The last time I wrote about my family’s experience on Semester at Sea, it was mid-July and we were in Ireland — a joyous, laughter- and adventure-filled time in Ireland. Then my job on the ship got really busy, and the countries kept coming: Norway, Russia, Sweden…. and I just couldn’t keep up with regular dispatches, especially with intermittent shipboard Internet (oh, let’s be honest, the connection was horrible).
When I returned home at the end of August, it was all about getting back into the routine of work and school. And then in September I traveled to Boston, and earlier this month, to Arizona. But that isn’t the only reason I haven’t gone back to share here the highlights of those countries I visited after Ireland. It just became too difficult. Not logistically difficult, emotionally hard.
The summer I spent in Europe with my family — exploring new countries, living in the small confines of the MV Explorer, spending a ridiculous amount of time together — was a life highlight. I’m not sure if there will ever be another two-month long experience to top it.
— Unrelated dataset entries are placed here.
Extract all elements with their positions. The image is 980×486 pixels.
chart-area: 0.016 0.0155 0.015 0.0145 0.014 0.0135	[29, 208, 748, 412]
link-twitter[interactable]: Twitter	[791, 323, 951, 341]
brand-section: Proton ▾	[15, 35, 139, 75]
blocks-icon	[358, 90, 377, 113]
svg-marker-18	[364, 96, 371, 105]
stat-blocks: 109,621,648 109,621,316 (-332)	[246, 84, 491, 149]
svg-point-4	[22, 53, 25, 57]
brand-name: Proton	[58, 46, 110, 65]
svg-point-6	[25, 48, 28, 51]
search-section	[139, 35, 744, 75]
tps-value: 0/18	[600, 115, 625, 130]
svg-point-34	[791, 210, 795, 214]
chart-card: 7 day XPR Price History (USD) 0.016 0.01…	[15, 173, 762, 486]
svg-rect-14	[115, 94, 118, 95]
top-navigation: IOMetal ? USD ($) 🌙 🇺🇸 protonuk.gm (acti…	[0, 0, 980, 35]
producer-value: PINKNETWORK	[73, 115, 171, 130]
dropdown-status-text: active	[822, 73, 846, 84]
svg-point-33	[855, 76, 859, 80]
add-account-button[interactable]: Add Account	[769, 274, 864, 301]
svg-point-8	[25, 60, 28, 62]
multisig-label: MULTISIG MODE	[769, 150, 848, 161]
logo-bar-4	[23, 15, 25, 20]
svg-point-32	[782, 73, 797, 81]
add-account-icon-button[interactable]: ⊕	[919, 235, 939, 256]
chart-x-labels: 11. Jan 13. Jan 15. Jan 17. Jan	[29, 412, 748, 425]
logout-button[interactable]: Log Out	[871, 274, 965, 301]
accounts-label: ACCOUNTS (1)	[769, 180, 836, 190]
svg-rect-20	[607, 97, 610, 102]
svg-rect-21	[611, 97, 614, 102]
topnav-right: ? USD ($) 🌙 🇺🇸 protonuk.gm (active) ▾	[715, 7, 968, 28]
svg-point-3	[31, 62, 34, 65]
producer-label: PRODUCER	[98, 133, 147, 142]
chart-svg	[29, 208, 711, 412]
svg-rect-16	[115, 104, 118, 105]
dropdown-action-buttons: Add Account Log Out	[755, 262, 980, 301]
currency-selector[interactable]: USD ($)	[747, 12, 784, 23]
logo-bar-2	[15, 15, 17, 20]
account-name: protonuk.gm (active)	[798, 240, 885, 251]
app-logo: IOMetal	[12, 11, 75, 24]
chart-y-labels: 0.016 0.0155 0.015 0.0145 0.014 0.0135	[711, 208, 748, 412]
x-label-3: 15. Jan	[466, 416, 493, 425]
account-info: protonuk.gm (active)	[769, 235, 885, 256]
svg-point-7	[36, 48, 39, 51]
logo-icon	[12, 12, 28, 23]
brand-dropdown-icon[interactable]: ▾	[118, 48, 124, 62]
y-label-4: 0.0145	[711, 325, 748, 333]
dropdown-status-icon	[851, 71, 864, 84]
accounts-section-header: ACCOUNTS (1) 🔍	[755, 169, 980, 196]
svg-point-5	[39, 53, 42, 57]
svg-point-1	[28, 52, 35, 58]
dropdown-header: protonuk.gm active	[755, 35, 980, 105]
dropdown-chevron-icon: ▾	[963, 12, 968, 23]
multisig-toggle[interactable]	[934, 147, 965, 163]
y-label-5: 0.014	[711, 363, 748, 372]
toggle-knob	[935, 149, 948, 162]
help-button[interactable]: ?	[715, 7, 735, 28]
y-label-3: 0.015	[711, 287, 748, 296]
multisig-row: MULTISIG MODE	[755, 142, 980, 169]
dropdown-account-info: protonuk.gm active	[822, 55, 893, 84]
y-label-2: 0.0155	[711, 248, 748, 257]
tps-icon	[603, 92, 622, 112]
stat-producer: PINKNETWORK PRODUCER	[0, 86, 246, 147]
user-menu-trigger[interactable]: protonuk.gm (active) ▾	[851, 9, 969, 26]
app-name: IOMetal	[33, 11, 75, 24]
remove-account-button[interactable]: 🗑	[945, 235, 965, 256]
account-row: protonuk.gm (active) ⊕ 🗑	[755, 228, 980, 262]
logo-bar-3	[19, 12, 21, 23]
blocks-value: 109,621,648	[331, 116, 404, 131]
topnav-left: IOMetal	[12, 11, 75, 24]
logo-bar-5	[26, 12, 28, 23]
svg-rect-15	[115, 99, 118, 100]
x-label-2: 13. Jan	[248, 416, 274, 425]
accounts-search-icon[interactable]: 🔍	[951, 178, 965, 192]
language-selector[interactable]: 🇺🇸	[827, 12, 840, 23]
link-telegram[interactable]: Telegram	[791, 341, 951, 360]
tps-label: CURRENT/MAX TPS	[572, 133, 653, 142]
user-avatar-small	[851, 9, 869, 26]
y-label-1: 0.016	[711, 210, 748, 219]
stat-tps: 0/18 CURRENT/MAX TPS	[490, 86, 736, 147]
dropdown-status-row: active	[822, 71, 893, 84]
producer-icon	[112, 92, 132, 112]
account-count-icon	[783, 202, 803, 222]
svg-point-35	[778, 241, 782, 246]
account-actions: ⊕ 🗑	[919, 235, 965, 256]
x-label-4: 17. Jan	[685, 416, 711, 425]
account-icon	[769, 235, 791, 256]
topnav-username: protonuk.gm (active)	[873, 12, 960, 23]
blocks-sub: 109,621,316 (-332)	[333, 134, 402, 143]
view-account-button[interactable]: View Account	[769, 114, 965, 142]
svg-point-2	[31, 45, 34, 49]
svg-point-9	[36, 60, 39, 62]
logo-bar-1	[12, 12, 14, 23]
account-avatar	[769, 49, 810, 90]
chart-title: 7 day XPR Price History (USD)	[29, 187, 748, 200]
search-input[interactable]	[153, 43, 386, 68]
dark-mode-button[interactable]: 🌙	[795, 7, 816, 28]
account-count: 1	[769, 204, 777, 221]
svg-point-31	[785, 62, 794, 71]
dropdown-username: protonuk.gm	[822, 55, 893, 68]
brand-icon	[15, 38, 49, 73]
Now, it’s back to the status quo: husband at work, kids at school and super busy with sports and homework and extra-curricular activities. I don’t see them nearly as much as I did on the ship; even when I was working much of the day and into the night, they were only ever two minutes and a couple of decks away. Then, were together 24-7 when the ship docked, a far cry from busy life at home, when it’s rare all four of us sit down together for dinner. And it bums me out. I miss our summer of us.
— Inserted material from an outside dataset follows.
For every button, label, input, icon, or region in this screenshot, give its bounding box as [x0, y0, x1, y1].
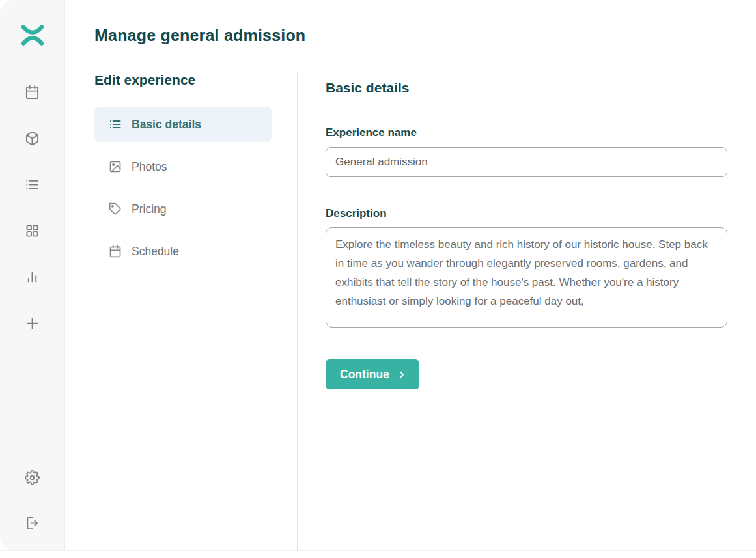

But I figured it was time for me to push through the melancholy and celebrate the memories of life with my family at sea. So, without further ado, highlights of our stay in Norway.
This country on our summer itinerary was a little different. The ship first docked in Bergen, on the west coast, and then made its way south to the other side of the country, where it docked in Oslo for two days. Passengers had the option to stay with the ship as it sailed, or make their way overland from Bergen to Oslo, having to only be back by “on-ship time,” just before it would set sail to Russia.
My family opted to stay on the ship, namely because the logistics of getting to Oslo, as well as exorbitant prices (Norway is crazy expensive, people!), were too much for me to figure out. I was bummed I didn’t try a little harder, when I heard everyone making plans to do some really cool camping and hiking trips on their own, but in the end it worked out just fine.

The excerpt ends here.